Beispielhafte Karteikarten für deinen Ökologie Kurs an der Universität Rostock - von Kommilitonen auf StudySmarter erstellt!

Q:
Was ist Abundanz, was Dominanz?
A:
Abundant: Anzahl Der Individuen einer Art bezogen auf ihr Habitat

Dominanz: Bezeichnet das Vorherrscheb einer Art in einer Lebensgemeinschaft bezüglich ihrer dreidimensionalen Raum Nutzung
Q:
Warum entsteht im Zuge der Evolution kein „Superorganismus“? (6)
A:
 Die Selektion wirkt auf den Phänotyp.

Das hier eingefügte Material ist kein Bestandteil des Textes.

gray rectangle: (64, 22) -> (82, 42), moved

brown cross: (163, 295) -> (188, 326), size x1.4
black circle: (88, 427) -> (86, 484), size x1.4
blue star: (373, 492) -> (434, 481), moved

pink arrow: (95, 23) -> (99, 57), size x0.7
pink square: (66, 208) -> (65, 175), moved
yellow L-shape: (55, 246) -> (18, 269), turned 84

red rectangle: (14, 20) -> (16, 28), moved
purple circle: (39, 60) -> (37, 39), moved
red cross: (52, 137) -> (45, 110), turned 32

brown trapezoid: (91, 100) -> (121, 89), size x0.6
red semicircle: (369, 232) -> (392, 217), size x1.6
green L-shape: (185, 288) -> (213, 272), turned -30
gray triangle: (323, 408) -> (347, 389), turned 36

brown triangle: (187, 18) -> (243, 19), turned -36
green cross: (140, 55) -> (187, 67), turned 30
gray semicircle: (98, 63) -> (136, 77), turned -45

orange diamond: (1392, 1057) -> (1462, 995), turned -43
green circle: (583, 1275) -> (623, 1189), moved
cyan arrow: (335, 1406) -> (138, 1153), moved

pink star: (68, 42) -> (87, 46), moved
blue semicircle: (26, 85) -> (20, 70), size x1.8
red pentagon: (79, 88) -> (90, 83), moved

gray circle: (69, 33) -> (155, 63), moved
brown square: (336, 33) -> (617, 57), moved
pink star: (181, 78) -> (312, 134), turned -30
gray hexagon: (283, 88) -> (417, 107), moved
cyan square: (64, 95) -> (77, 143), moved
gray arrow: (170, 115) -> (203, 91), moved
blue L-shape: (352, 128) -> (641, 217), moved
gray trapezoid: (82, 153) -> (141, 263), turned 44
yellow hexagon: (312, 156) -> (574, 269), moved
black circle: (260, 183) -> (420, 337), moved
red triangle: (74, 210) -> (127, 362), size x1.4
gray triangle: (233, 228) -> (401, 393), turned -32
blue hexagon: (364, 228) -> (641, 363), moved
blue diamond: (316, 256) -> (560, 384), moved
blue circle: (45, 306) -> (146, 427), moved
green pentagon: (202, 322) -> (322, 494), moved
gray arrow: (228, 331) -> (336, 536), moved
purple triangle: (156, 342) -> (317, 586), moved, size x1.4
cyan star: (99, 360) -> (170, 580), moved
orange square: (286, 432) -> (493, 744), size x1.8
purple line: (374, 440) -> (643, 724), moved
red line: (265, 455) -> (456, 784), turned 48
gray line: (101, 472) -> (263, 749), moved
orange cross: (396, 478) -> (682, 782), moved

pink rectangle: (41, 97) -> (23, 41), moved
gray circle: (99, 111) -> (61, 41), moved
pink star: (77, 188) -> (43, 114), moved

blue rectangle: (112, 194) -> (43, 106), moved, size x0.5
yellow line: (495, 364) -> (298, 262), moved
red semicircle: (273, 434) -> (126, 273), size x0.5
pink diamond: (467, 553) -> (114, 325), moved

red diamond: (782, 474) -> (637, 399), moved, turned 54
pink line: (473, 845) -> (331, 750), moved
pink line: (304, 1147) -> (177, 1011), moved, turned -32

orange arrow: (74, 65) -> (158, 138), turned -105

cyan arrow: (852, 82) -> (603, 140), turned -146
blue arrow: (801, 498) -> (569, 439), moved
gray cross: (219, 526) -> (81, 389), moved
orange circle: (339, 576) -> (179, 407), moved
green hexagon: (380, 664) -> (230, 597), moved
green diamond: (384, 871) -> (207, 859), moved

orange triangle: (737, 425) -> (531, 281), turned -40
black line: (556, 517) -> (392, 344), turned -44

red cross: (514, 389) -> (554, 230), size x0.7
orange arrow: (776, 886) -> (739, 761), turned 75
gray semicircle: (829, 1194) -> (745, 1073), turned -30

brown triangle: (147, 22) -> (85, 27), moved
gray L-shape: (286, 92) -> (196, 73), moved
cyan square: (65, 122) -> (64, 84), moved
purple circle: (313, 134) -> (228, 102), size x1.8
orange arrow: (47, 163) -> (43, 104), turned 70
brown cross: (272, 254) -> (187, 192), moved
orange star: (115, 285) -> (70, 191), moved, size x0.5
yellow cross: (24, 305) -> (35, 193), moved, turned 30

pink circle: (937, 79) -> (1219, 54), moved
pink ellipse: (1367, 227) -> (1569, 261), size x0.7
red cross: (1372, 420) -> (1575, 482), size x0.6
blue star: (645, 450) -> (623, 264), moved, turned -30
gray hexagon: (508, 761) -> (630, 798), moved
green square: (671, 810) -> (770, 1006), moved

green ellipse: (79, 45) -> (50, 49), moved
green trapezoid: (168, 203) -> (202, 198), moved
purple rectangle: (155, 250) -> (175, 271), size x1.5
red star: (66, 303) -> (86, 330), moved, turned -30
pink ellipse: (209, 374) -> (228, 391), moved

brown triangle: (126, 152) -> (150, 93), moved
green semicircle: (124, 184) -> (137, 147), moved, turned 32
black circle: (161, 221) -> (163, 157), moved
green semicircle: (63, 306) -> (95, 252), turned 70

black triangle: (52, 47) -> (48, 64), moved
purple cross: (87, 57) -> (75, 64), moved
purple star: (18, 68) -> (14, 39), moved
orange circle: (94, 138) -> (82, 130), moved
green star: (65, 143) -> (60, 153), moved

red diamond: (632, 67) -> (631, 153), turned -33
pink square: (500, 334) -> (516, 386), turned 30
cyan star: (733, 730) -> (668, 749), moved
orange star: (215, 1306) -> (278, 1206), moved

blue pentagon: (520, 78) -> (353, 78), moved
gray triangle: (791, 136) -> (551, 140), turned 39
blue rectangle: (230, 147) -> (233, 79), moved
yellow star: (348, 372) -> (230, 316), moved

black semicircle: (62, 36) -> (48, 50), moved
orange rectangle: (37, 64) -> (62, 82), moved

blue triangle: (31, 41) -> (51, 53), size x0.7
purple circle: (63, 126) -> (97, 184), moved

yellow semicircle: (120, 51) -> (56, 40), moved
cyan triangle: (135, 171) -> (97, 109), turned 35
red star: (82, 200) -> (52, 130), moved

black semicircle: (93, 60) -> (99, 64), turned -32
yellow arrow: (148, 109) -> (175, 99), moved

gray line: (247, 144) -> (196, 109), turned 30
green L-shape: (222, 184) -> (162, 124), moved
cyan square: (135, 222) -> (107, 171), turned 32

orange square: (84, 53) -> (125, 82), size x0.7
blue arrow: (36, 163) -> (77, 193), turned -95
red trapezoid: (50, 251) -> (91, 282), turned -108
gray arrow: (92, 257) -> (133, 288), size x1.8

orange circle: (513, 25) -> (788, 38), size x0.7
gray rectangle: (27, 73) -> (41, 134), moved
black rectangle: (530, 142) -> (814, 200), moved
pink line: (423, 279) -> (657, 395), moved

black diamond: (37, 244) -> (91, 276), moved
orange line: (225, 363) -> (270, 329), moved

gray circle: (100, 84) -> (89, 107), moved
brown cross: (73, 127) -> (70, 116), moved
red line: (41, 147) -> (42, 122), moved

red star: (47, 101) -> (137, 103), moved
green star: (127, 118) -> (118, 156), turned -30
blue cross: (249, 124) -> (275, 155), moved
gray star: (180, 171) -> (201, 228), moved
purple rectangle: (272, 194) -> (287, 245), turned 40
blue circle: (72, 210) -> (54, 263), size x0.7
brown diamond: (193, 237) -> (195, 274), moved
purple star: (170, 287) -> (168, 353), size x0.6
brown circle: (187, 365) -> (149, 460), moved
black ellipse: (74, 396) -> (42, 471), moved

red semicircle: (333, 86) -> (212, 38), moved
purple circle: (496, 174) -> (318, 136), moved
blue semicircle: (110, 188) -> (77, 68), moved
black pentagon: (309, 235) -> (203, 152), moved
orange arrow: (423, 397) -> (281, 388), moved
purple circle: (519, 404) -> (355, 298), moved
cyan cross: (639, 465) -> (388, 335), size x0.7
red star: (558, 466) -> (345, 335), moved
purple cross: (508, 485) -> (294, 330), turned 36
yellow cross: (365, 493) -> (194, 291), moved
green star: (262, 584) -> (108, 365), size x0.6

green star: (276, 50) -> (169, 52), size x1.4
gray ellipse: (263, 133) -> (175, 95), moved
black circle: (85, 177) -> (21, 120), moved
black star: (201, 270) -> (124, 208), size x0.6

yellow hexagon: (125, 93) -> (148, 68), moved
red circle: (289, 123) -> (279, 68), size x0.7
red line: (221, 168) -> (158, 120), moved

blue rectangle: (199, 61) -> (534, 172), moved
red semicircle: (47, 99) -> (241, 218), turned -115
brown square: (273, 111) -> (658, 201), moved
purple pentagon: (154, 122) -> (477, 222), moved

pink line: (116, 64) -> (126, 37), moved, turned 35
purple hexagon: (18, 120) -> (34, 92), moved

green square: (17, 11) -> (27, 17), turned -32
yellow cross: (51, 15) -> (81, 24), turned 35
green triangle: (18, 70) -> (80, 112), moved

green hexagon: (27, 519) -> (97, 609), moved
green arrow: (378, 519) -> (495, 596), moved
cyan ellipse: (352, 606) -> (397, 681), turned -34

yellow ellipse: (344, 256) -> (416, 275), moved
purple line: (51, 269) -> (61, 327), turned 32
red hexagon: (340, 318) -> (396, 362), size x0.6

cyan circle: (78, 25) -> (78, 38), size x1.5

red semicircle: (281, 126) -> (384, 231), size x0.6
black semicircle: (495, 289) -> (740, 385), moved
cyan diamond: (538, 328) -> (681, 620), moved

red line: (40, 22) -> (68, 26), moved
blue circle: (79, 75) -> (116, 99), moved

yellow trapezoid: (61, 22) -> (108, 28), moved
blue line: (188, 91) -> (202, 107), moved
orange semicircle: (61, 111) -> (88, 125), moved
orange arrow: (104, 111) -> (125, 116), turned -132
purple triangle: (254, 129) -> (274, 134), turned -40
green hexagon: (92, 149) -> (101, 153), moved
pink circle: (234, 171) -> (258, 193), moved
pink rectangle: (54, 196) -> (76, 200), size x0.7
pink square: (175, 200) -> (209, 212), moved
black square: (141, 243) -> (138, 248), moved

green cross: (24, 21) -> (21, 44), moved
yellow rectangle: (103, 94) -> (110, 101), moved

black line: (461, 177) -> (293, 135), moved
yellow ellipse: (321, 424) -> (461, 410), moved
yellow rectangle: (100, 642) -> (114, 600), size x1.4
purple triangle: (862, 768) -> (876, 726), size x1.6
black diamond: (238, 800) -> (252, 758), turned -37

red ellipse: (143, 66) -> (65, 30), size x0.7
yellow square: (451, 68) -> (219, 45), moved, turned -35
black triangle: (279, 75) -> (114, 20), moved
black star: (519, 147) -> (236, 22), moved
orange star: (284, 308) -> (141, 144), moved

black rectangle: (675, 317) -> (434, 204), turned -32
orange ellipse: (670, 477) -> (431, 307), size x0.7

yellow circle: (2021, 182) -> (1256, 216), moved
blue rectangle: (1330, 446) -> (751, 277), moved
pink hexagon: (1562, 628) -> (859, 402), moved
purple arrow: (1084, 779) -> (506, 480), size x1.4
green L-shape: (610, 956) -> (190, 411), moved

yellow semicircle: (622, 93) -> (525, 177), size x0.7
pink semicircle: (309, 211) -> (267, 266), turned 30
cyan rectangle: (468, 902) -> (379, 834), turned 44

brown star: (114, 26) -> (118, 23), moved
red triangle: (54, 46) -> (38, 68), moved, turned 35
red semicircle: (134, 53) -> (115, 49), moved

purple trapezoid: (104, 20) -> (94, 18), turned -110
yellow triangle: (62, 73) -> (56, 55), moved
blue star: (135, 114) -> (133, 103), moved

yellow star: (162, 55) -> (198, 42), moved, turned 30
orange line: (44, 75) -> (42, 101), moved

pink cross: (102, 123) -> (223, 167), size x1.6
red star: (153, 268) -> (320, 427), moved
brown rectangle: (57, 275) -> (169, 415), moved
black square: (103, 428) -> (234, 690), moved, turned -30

Dieser ist aber nicht mit dem Genotyp identisch.

 Die wirkenden Umweltfaktoren sind nicht konstant. Somit ist eine ständige Neuanpassung notwendig.

 Organismen sind gezwungen, ständig Kompromisse einzugehen

 Anpassungen haben stets „Kosten“. Die Anpassung an einen Faktor kann andere
Fähigkeiten behindern.

 Anpassungen haben strukturelle und physiologische Grenzen.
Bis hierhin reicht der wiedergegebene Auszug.